----- Information shown -----

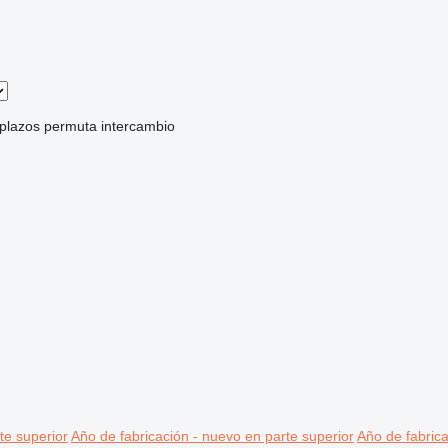
 plazos
permuta
intercambio
te superior
Año de fabricación - nuevo en parte superior
Año de fabrica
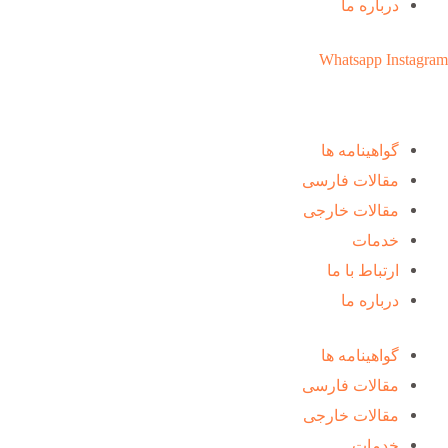
درباره ما
Whatsapp
Instagram
گواهینامه ها
مقالات فارسی
مقالات خارجی
خدمات
ارتباط با ما
درباره ما
گواهینامه ها
مقالات فارسی
مقالات خارجی
خدمات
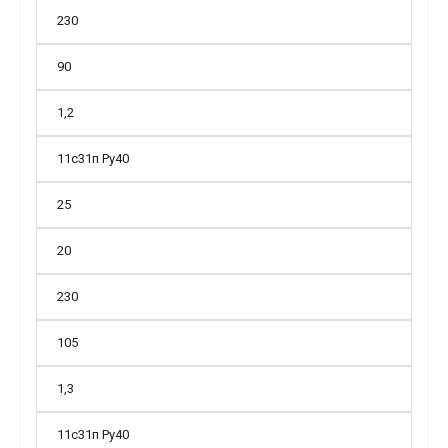
230
90
1,2
11с31п Ру40
25
20
230
105
1,3
11с31п Ру40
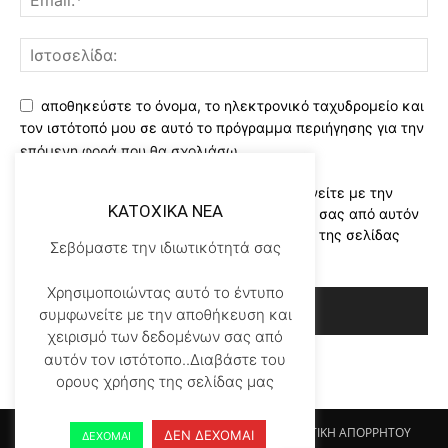
αποθηκεύστε το όνομα, το ηλεκτρονικό ταχυδρομείο και
τον ιστότοπό μου σε αυτό το πρόγραμμα περιήγησης για την
επόμενη φορά που θα σχολιάσω.
Χρησιμοποιώντας αυτό το έντυπο συμφωνείτε με την
KATOXIKA NEA
αποθήκευση και χειρισμό των δεδομένων σας από αυτόν
τον ιστότοπο..Διαβάστε του ορους χρήσης της σελίδας
Σεβόμαστε την ιδιωτικότητά σας
μας
*
Χρησιμοποιώντας αυτό το έντυπο
συμφωνείτε με την αποθήκευση και
χειρισμό των δεδομένων σας από
αυτόν τον ιστότοπο..Διαβάστε του
ορους χρήσης της σελίδας μας
Αρχικη KATOHIKA NEA
Login
Register
ΠΟΛΙΤΙΚΗ ΑΠΟΡΡΗΤΟΥ
ΔΕΝ ΔΕΧΟΜΑΙ
ΔΕΧΟΜΑΙ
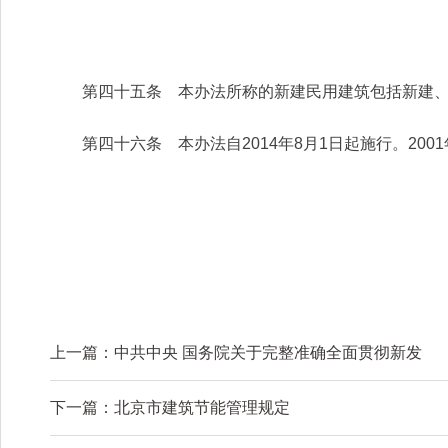
第四十五条 本办法所称的新建民用建筑包括新建、
第四十六条 本办法自2014年8月1日起施行。200
上一篇：
中共中央 国务院关于完整准确全面贯彻新发
下一篇：
北京市建筑节能管理规定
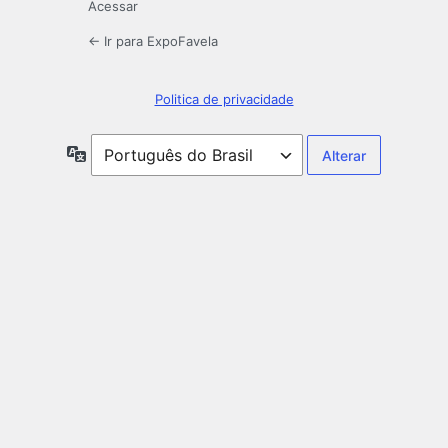
Acessar
← Ir para ExpoFavela
Politica de privacidade
Idioma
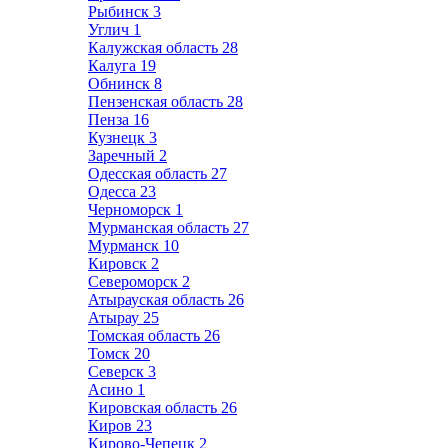
Рыбинск
3
Углич
1
Калужская область
28
Калуга
19
Обнинск
8
Пензенская область
28
Пенза
16
Кузнецк
3
Заречный
2
Одесская область
27
Одесса
23
Черноморск
1
Мурманская область
27
Мурманск
10
Кировск
2
Североморск
2
Атырауская область
26
Атырау
25
Томская область
26
Томск
20
Северск
3
Асино
1
Кировская область
26
Киров
23
Кирово-Чепецк
2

-----

● What you will do: Copy all of the data word for word, and keep the pictures out of it.

● Response to the task:
 plazos
permuta
intercambio
te superior
Año de fabricación - nuevo en parte superior
Año de fabrica
درباره ما
Whatsapp
Instagram
گواهینامه ها
مقالات فارسی
مقالات خارجی
خدمات
ارتباط با ما
درباره ما
گواهینامه ها
مقالات فارسی
مقالات خارجی
خدمات
230
90
1,2
11с31п Ру40
25
20
230
105
1,3
11с31п Ру40
αποθηκεύστε το όνομα, το ηλεκτρονικό ταχυδρομείο και
τον ιστότοπό μου σε αυτό το πρόγραμμα περιήγησης για την
επόμενη φορά που θα σχολιάσω.
Χρησιμοποιώντας αυτό το έντυπο συμφωνείτε με την
KATOXIKA NEA
αποθήκευση και χειρισμό των δεδομένων σας από αυτόν
τον ιστότοπο..Διαβάστε του ορους χρήσης της σελίδας
Σεβόμαστε την ιδιωτικότητά σας
μας
*
Χρησιμοποιώντας αυτό το έντυπο
συμφωνείτε με την αποθήκευση και
χειρισμό των δεδομένων σας από
αυτόν τον ιστότοπο..Διαβάστε του
ορους χρήσης της σελίδας μας
Αρχικη KATOHIKA NEA
Login
Register
ΠΟΛΙΤΙΚΗ ΑΠΟΡΡΗΤΟΥ
ΔΕΝ ΔΕΧΟΜΑΙ
ΔΕΧΟΜΑΙ
第四十五条 本办法所称的新建民用建筑包括新建、
第四十六条 本办法自2014年8月1日起施行。200
上一篇：
中共中央 国务院关于完整准确全面贯彻新发
下一篇：
北京市建筑节能管理规定
Acessar
← Ir para ExpoFavela
Politica de privacidade
Idioma
Рыбинск
3
Углич
1
Калужская область
28
Калуга
19
Обнинск
8
Пензенская область
28
Пенза
16
Кузнецк
3
Заречный
2
Одесская область
27
Одесса
23
Черноморск
1
Мурманская область
27
Мурманск
10
Кировск
2
Североморск
2
Атырауская область
26
Атырау
25
Томская область
26
Томск
20
Северск
3
Асино
1
Кировская область
26
Киров
23
Кирово-Чепецк
2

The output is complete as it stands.